→ Aim of the exercise: Work through the data and say how many lines contain "产品组合". The number alone is the answer.

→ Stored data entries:
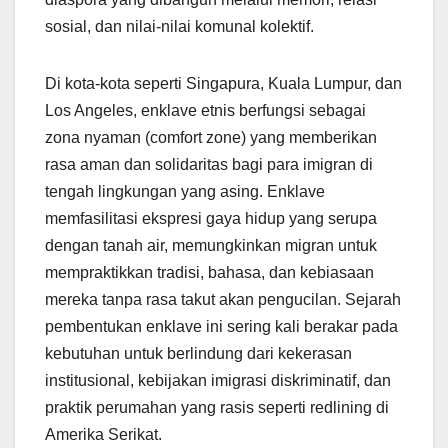
sosial, dan nilai-nilai komunal kolektif.
Di kota-kota seperti Singapura, Kuala Lumpur, dan
Los Angeles, enklave etnis berfungsi sebagai
zona nyaman (comfort zone) yang memberikan
rasa aman dan solidaritas bagi para imigran di
tengah lingkungan yang asing. Enklave
memfasilitasi ekspresi gaya hidup yang serupa
dengan tanah air, memungkinkan migran untuk
mempraktikkan tradisi, bahasa, dan kebiasaan
mereka tanpa rasa takut akan pengucilan. Sejarah
pembentukan enklave ini sering kali berakar pada
kebutuhan untuk berlindung dari kekerasan
institusional, kebijakan imigrasi diskriminatif, dan
praktik perumahan yang rasis seperti redlining di
Amerika Serikat.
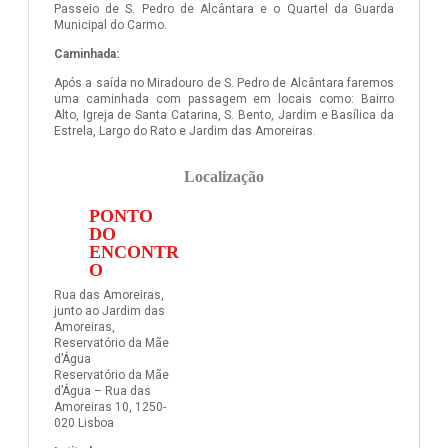
Passeio de S. Pedro de Alcântara e o Quartel da Guarda
Municipal do Carmo.
Caminhada:
Após a saída no Miradouro de S. Pedro de Alcântara faremos
uma caminhada com passagem em locais como: Bairro
Alto, Igreja de Santa Catarina, S. Bento, Jardim e Basílica da
Estrela, Largo do Rato e Jardim das Amoreiras.
Localização
PONTO
DO
ENCONTR
O
Rua das Amoreiras,
junto ao Jardim das
Amoreiras,
Reservatório da Mãe
d’Água
Reservatório da Mãe
d’Água – Rua das
Amoreiras 10, 1250-
020 Lisboa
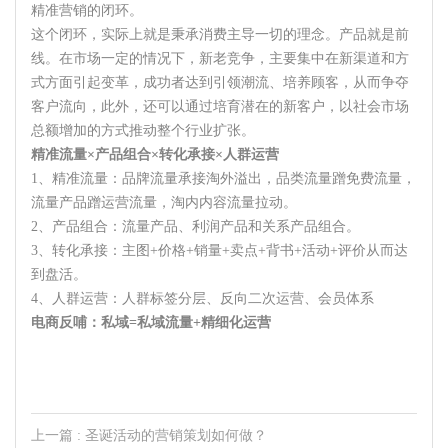
精准营销的闭环。
这个闭环，实际上就是秉承消费主导一切的理念。产品就是前
线。在市场一定的情况下，新老竞争，主要集中在新渠道和方
式方面引起变革，成功者达到引领潮流、培养顾客，从而争夺
客户流向，此外，还可以通过培育潜在的新客户，以社会市场
总额增加的方式推动整个行业扩张。
精准流量×产品组合×转化承接×人群运营
1、精准流量：品牌流量承接淘外溢出，品类流量蹭免费流量，
流量产品蹭运营流量，淘内内容流量拉动。
2、产品组合：流量产品、利润产品和关系产品组合。
3、转化承接：主图+价格+销量+卖点+背书+活动+评价从而达
到盘活。
4、人群运营：人群标签分层、反向二次运营、会员体系
电商反哺：私域
=私域流量+精细化运营
上一篇
: 圣诞活动的营销策划如何做？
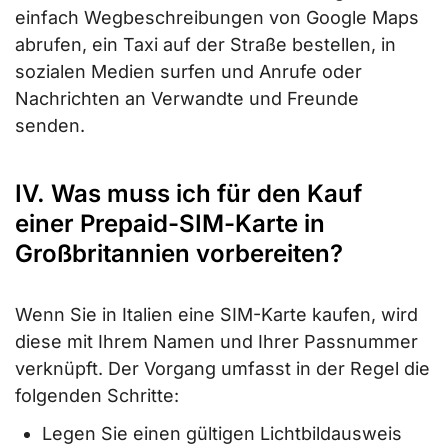
einfach Wegbeschreibungen von Google Maps
abrufen, ein Taxi auf der Straße bestellen, in
sozialen Medien surfen und Anrufe oder
Nachrichten an Verwandte und Freunde
senden.
IV. Was muss ich für den Kauf
einer Prepaid-SIM-Karte in
Großbritannien vorbereiten?
Wenn Sie in Italien eine SIM-Karte kaufen, wird
diese mit Ihrem Namen und Ihrer Passnummer
verknüpft. Der Vorgang umfasst in der Regel die
folgenden Schritte:
Legen Sie einen gültigen Lichtbildausweis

→ Result for this exercise: 2